Professor waved his hand in an expansive gesture. “Look at this place. This kind of overkill is the result of frustration.”

Jade did not find this the least bit consoling. “Roche kept his collection of Dee memorabilia in a basement room. Maybe there’s something down there. Something the burglar missed.”

“I saw the room you’re talking about. It’s been completely ransacked, but I guess since we’re here, we might as well take another look.”

Kellogg found his voice again. “I say, shouldn’t we call the police before tramping around and destroying the evidence?”

Jade ignored him and headed for the stairs, descending the familiar route to the basement. She had last trod these steps eight month earlier, racing up them with a gun-wielding Roche chasing after her. The memory haunted her until she reached the bottom step, whereupon the scope of the damage wrought to the collection of unique artifacts and books snapped her back to the present.

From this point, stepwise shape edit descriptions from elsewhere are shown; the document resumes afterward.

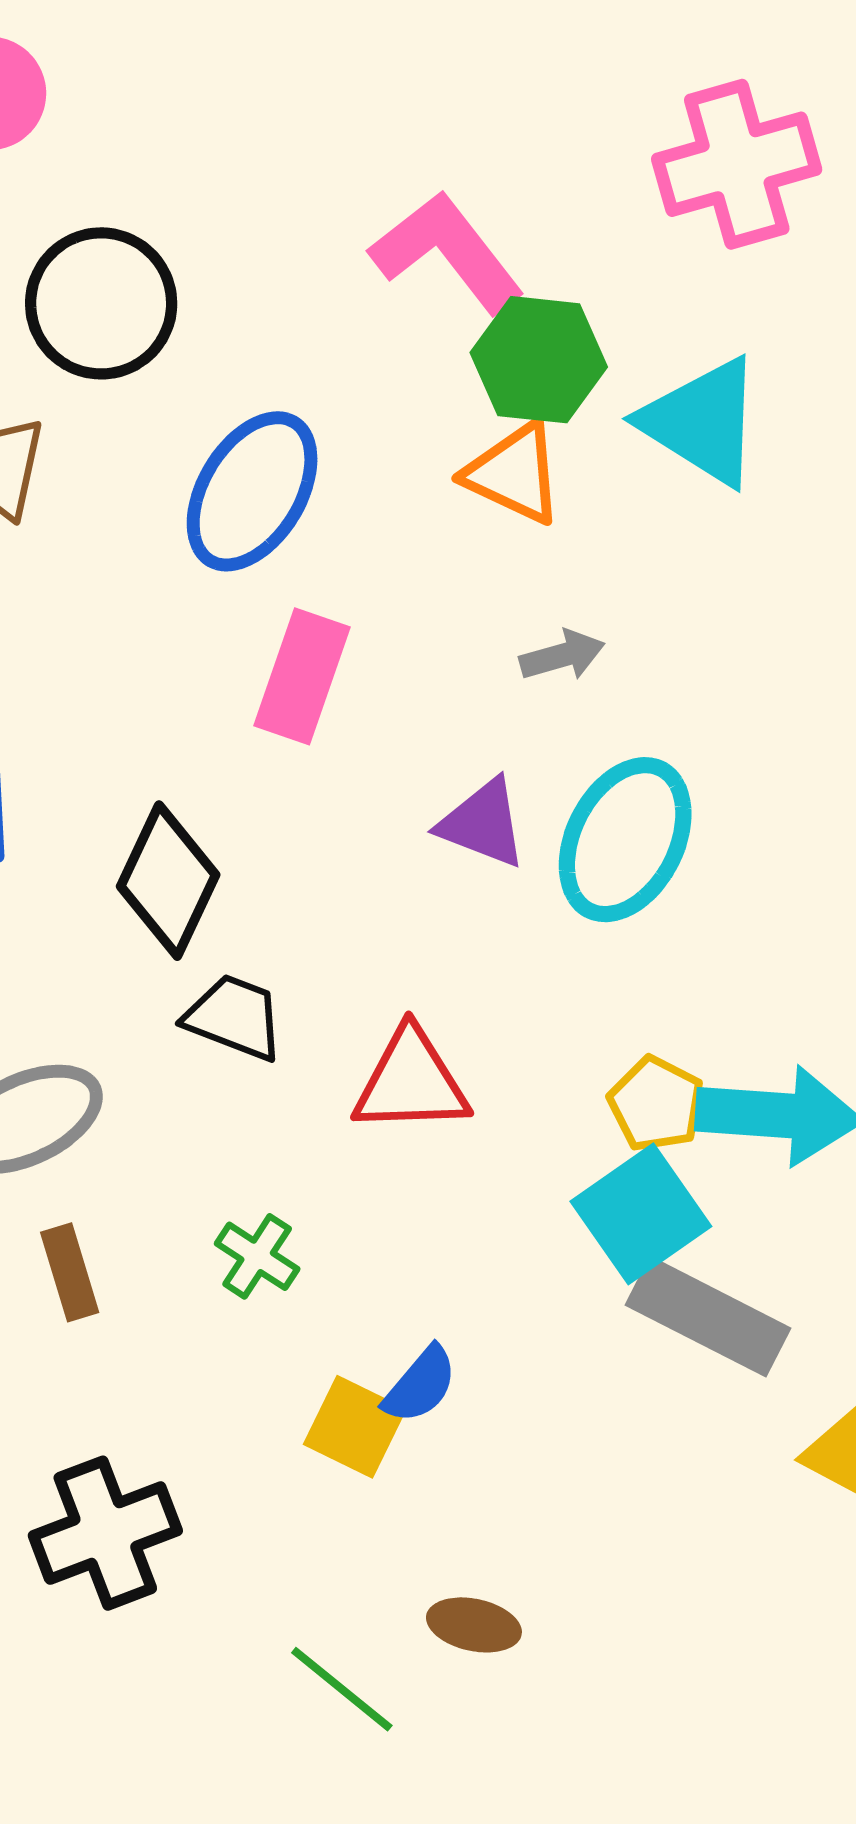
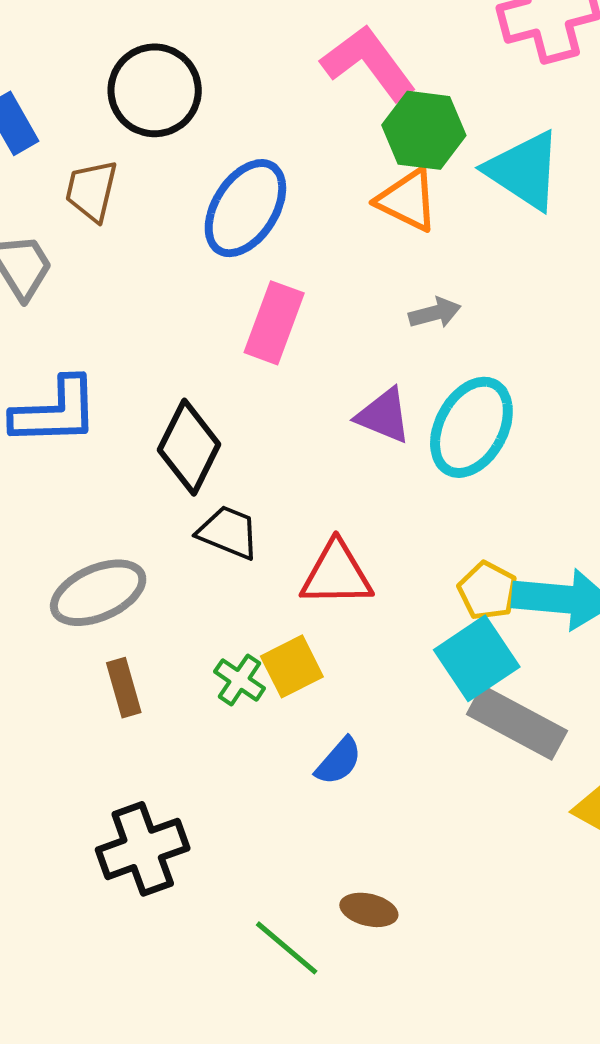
yellow square: (355, 1427) -> (292, 666), moved, turned 36

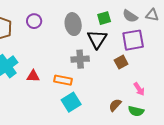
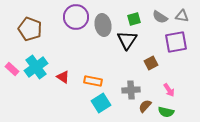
purple circle: (34, 21) -> (76, 17), moved, size x1.6
purple square: (133, 40) -> (176, 42), moved
gray cross: (80, 59) -> (131, 90), moved
red triangle: (33, 76) -> (63, 77), turned 32

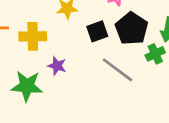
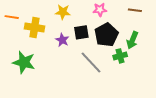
purple star: (57, 66) -> (62, 40), moved

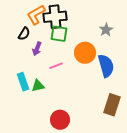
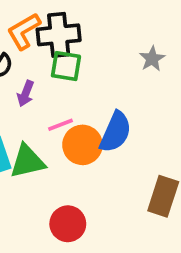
orange circle: (85, 53) -> (82, 145), moved
blue semicircle: (106, 66) -> (115, 132), moved, turned 40
green triangle: (38, 86) -> (27, 161), size x1.5

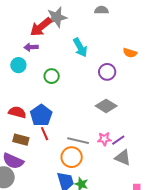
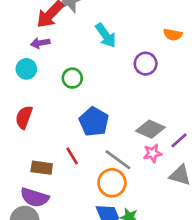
gray diamond: (106, 106) -> (150, 129), moved
red semicircle: (17, 112) -> (24, 117), moved, turned -78
blue pentagon: (41, 115) -> (94, 122), moved
purple line: (118, 140) -> (179, 140), moved
gray line: (78, 141) -> (118, 160), turned 30

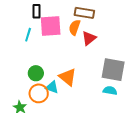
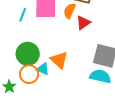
green circle: (36, 73) -> (28, 54), size x1.5
cyan semicircle: (110, 91) -> (100, 76), size x1.5

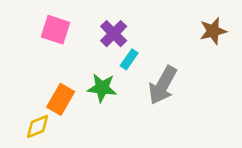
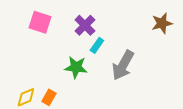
orange rectangle: (61, 99) -> (49, 97), moved, size x0.7

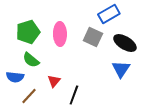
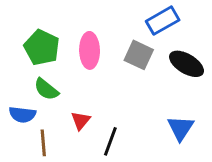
green pentagon: (28, 32) -> (42, 47), turned -30
blue triangle: (121, 69) -> (181, 128), moved
brown line: (29, 96) -> (43, 143), turned -48

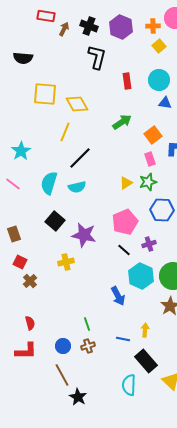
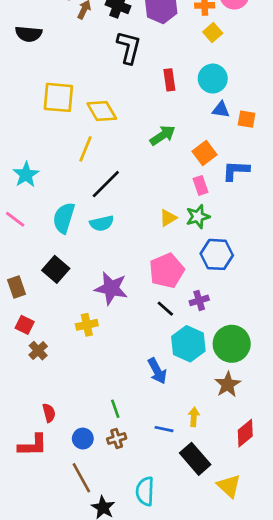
black semicircle: (23, 58) -> (29, 34), moved
black square: (55, 221) -> (56, 269), moved
red semicircle: (30, 323) -> (49, 413), moved
cyan semicircle: (129, 385) -> (145, 491), moved

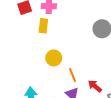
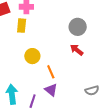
red arrow: (95, 86) -> (77, 50), moved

The room was unrecognizable. All of the bookshelves that had once lined the walls had been toppled, and now lay atop their scattered contents. The glass display cases which had held remarkable clockwork devices from the Elizabethan era, as well as exotic occult items of dubious provenance, were smashed apart, their contents scattered. Jade stared in disbelief at the ruined collection, feeling both angry and helpless. “Looks like we’re back to square one.”

“This was always a long shot, Jade,” Professor said from behind her. “It’s the 21st century. The manuscript, if it even exists, is probably a computer file stored on a secure Cloud server.”

Jade knew he was right but that didn’t make the pill any easier to swallow.

“There’s a line from an old James Bond novel,” Professor went on. “‘Once is happenstance. Twice is coincidence. The third time, it’s enemy action.’”

Jade tore her gaze from the wreckage and stared at him. “What the hell is that supposed to mean?”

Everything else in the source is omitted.